# Work to be completed
Exclude the pictures, then repeat the remaining data exactly.

----- Records supplied -----

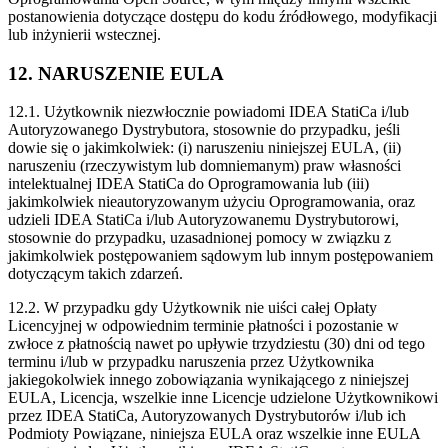
postanowienia dotyczące dostępu do kodu źródłowego, modyfikacji
lub inżynierii wstecznej.
12. NARUSZENIE EULA
12.1. Użytkownik niezwłocznie powiadomi IDEA StatiCa i/lub
Autoryzowanego Dystrybutora, stosownie do przypadku, jeśli
dowie się o jakimkolwiek: (i) naruszeniu niniejszej EULA, (ii)
naruszeniu (rzeczywistym lub domniemanym) praw własności
intelektualnej IDEA StatiCa do Oprogramowania lub (iii)
jakimkolwiek nieautoryzowanym użyciu Oprogramowania, oraz
udzieli IDEA StatiCa i/lub Autoryzowanemu Dystrybutorowi,
stosownie do przypadku, uzasadnionej pomocy w związku z
jakimkolwiek postępowaniem sądowym lub innym postępowaniem
dotyczącym takich zdarzeń.
12.2. W przypadku gdy Użytkownik nie uiści całej Opłaty
Licencyjnej w odpowiednim terminie płatności i pozostanie w
zwłoce z płatnością nawet po upływie trzydziestu (30) dni od tego
terminu i/lub w przypadku naruszenia przez Użytkownika
jakiegokolwiek innego zobowiązania wynikającego z niniejszej
EULA, Licencja, wszelkie inne Licencje udzielone Użytkownikowi
przez IDEA StatiCa, Autoryzowanych Dystrybutorów i/lub ich
Podmioty Powiązane, niniejsza EULA oraz wszelkie inne EULA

-----

# Written solution
postanowienia dotyczące dostępu do kodu źródłowego, modyfikacji
lub inżynierii wstecznej.
12. NARUSZENIE EULA
12.1. Użytkownik niezwłocznie powiadomi IDEA StatiCa i/lub
Autoryzowanego Dystrybutora, stosownie do przypadku, jeśli
dowie się o jakimkolwiek: (i) naruszeniu niniejszej EULA, (ii)
naruszeniu (rzeczywistym lub domniemanym) praw własności
intelektualnej IDEA StatiCa do Oprogramowania lub (iii)
jakimkolwiek nieautoryzowanym użyciu Oprogramowania, oraz
udzieli IDEA StatiCa i/lub Autoryzowanemu Dystrybutorowi,
stosownie do przypadku, uzasadnionej pomocy w związku z
jakimkolwiek postępowaniem sądowym lub innym postępowaniem
dotyczącym takich zdarzeń.
12.2. W przypadku gdy Użytkownik nie uiści całej Opłaty
Licencyjnej w odpowiednim terminie płatności i pozostanie w
zwłoce z płatnością nawet po upływie trzydziestu (30) dni od tego
terminu i/lub w przypadku naruszenia przez Użytkownika
jakiegokolwiek innego zobowiązania wynikającego z niniejszej
EULA, Licencja, wszelkie inne Licencje udzielone Użytkownikowi
przez IDEA StatiCa, Autoryzowanych Dystrybutorów i/lub ich
Podmioty Powiązane, niniejsza EULA oraz wszelkie inne EULA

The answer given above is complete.